Retype exactly the lines that run from the start of the data to the line holding "Dow Jones (412, 2508)", including both, and only those.

Entries supplied section start

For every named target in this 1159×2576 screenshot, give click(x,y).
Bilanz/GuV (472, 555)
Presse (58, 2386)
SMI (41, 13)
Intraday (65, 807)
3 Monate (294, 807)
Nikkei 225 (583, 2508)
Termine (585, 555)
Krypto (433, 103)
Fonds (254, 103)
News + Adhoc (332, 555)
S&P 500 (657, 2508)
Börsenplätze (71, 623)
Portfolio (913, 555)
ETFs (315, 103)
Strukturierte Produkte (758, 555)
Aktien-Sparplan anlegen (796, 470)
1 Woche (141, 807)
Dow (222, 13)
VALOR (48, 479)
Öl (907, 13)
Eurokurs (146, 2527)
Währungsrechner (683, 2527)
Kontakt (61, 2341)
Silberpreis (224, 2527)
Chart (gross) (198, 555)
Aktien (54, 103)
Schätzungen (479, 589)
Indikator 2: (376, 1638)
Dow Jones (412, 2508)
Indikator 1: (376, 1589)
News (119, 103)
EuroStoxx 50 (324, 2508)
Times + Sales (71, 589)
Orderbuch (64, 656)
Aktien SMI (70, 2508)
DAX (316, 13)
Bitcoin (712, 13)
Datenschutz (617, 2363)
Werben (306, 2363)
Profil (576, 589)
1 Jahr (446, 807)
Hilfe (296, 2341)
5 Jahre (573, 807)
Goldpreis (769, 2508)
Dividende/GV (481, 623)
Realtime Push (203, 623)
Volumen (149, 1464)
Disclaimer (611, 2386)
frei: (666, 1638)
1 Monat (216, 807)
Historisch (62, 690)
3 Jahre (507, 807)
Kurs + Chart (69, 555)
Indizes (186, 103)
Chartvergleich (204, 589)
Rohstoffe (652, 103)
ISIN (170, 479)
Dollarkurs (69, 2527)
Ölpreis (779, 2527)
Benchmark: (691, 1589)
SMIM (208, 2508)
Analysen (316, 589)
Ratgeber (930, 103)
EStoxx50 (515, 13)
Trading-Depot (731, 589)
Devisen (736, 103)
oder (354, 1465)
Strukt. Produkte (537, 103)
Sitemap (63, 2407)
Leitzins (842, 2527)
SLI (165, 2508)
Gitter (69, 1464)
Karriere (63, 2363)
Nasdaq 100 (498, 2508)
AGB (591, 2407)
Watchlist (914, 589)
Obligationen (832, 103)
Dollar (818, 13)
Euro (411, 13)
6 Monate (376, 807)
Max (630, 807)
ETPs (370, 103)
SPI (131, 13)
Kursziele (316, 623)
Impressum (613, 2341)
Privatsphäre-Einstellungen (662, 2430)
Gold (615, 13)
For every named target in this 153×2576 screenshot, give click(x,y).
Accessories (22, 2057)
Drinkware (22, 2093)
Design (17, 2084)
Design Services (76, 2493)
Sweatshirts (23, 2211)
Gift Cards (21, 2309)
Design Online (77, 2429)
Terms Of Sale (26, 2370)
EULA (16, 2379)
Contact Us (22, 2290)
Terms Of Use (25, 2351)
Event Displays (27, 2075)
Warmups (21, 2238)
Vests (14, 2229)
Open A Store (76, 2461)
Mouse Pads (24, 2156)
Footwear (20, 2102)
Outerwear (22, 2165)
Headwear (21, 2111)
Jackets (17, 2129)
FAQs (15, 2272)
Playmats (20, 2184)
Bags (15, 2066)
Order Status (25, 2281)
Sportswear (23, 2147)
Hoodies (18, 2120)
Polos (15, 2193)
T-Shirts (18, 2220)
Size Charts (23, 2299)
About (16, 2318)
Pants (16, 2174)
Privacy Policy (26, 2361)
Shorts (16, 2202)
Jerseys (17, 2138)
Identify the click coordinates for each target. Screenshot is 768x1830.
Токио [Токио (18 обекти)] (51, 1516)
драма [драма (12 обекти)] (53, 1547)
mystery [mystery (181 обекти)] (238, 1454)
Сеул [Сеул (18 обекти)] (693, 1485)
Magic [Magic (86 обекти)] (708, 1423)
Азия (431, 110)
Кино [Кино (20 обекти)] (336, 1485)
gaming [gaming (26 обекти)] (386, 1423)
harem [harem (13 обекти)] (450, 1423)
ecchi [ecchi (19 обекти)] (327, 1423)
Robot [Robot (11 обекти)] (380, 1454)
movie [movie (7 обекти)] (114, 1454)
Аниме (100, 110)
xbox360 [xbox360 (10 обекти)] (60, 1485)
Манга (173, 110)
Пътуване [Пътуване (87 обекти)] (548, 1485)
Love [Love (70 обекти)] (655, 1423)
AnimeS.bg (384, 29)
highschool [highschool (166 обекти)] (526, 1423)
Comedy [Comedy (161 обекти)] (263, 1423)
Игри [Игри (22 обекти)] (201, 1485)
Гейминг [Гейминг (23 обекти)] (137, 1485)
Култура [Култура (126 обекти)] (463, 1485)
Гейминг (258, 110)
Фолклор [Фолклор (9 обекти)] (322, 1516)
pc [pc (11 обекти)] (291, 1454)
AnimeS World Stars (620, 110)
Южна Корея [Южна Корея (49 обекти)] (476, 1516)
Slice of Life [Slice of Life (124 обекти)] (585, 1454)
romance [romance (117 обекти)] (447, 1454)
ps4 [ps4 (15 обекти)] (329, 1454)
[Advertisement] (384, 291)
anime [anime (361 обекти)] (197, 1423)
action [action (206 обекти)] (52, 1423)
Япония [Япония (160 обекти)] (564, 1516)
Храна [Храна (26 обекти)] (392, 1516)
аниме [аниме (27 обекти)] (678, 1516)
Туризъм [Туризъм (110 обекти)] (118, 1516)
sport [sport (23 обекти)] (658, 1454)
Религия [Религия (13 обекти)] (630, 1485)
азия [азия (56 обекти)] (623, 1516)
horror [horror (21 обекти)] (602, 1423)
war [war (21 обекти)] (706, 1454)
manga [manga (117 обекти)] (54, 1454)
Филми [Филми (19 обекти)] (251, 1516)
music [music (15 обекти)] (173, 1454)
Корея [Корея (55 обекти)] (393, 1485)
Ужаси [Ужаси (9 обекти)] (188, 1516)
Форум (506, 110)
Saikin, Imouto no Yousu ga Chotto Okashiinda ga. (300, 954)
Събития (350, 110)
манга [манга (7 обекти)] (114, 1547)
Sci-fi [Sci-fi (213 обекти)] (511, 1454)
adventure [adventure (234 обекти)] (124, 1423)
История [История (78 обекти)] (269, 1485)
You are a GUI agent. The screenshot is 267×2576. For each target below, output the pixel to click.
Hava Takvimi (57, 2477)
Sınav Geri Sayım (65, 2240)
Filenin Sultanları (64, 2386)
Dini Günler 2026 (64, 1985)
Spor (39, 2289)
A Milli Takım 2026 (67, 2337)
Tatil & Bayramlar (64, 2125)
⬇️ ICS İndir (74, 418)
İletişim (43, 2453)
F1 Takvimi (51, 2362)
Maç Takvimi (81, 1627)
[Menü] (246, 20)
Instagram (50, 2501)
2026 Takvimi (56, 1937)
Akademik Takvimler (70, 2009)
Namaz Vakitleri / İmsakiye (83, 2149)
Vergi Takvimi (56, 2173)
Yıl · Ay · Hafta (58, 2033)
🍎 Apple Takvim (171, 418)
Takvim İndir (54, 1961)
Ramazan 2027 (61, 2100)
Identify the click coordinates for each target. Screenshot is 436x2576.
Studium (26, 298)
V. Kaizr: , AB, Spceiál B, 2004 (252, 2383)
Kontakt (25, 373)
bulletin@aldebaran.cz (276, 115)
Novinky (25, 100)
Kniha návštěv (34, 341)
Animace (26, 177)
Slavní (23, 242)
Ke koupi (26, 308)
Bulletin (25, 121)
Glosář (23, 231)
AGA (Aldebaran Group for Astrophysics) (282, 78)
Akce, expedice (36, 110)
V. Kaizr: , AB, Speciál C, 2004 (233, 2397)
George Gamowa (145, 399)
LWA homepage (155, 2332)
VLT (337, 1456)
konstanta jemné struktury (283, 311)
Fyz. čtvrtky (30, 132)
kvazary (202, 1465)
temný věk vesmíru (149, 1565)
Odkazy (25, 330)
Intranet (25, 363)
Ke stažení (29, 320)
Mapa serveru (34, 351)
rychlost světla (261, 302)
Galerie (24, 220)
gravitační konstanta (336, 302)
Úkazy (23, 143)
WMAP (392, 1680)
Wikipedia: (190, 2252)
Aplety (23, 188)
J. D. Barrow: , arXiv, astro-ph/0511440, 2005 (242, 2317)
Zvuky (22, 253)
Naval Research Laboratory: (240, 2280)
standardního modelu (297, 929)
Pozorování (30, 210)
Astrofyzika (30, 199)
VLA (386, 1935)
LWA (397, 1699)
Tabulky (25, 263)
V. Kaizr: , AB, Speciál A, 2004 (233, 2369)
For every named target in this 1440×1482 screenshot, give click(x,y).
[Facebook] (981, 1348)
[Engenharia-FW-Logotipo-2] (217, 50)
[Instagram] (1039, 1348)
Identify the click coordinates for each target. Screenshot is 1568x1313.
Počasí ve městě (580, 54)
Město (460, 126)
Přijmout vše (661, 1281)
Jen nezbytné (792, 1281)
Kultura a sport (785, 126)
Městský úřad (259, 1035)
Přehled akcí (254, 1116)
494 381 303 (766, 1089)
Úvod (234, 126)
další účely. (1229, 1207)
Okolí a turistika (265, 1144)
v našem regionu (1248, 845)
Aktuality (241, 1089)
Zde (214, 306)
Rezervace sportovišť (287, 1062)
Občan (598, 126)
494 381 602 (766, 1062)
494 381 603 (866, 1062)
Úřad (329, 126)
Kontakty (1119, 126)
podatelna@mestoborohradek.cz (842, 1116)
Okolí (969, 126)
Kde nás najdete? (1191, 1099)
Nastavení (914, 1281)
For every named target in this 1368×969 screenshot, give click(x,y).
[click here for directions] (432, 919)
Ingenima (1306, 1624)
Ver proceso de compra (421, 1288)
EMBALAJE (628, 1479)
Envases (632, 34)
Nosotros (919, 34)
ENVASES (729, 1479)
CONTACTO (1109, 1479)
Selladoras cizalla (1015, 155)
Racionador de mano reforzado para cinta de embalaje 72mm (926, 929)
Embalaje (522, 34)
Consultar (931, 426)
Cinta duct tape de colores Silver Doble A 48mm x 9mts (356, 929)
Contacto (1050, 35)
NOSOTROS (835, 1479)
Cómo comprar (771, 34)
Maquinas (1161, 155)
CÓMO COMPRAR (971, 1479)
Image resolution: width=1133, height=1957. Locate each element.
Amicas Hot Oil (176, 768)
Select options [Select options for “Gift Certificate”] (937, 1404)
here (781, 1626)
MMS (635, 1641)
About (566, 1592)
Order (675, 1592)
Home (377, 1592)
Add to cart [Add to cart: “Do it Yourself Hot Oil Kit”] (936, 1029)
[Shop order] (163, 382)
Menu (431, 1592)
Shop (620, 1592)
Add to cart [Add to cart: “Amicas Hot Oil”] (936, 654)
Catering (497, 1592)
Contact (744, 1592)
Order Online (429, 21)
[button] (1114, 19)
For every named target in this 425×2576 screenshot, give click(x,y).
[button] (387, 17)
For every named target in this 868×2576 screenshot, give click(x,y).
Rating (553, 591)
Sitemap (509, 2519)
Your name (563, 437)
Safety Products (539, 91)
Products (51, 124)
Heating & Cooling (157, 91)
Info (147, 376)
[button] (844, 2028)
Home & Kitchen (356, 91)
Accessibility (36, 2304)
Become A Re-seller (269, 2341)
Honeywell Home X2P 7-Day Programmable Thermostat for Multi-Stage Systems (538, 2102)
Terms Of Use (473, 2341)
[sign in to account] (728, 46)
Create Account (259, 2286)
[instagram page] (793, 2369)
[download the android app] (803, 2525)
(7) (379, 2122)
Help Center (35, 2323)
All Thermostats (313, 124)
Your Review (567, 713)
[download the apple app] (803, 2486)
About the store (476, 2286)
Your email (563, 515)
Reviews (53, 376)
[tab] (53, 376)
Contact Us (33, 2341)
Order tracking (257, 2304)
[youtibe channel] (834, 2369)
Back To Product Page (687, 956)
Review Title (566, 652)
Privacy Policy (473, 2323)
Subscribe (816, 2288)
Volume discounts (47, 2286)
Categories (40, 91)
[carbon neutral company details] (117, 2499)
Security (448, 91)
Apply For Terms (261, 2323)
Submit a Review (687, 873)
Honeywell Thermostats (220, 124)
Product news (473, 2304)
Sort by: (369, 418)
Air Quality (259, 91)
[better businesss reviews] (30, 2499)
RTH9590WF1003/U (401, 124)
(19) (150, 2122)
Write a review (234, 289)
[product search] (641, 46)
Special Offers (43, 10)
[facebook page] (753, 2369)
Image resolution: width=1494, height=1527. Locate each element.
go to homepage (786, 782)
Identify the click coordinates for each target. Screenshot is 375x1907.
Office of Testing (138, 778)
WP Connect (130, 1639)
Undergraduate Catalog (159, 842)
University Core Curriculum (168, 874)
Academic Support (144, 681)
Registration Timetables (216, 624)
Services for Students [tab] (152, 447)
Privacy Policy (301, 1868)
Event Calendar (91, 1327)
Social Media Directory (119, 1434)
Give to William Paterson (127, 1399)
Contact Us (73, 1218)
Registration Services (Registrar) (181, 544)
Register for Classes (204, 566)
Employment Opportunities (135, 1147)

Entries supplied section end

Result –
For every named target in this 1159×2576 screenshot, give click(x,y).
Bilanz/GuV (472, 555)
Presse (58, 2386)
SMI (41, 13)
Intraday (65, 807)
3 Monate (294, 807)
Nikkei 225 (583, 2508)
Termine (585, 555)
Krypto (433, 103)
Fonds (254, 103)
News + Adhoc (332, 555)
S&P 500 (657, 2508)
Börsenplätze (71, 623)
Portfolio (913, 555)
ETFs (315, 103)
Strukturierte Produkte (758, 555)
Aktien-Sparplan anlegen (796, 470)
1 Woche (141, 807)
Dow (222, 13)
VALOR (48, 479)
Öl (907, 13)
Eurokurs (146, 2527)
Währungsrechner (683, 2527)
Kontakt (61, 2341)
Silberpreis (224, 2527)
Chart (gross) (198, 555)
Aktien (54, 103)
Schätzungen (479, 589)
Indikator 2: (376, 1638)
Dow Jones (412, 2508)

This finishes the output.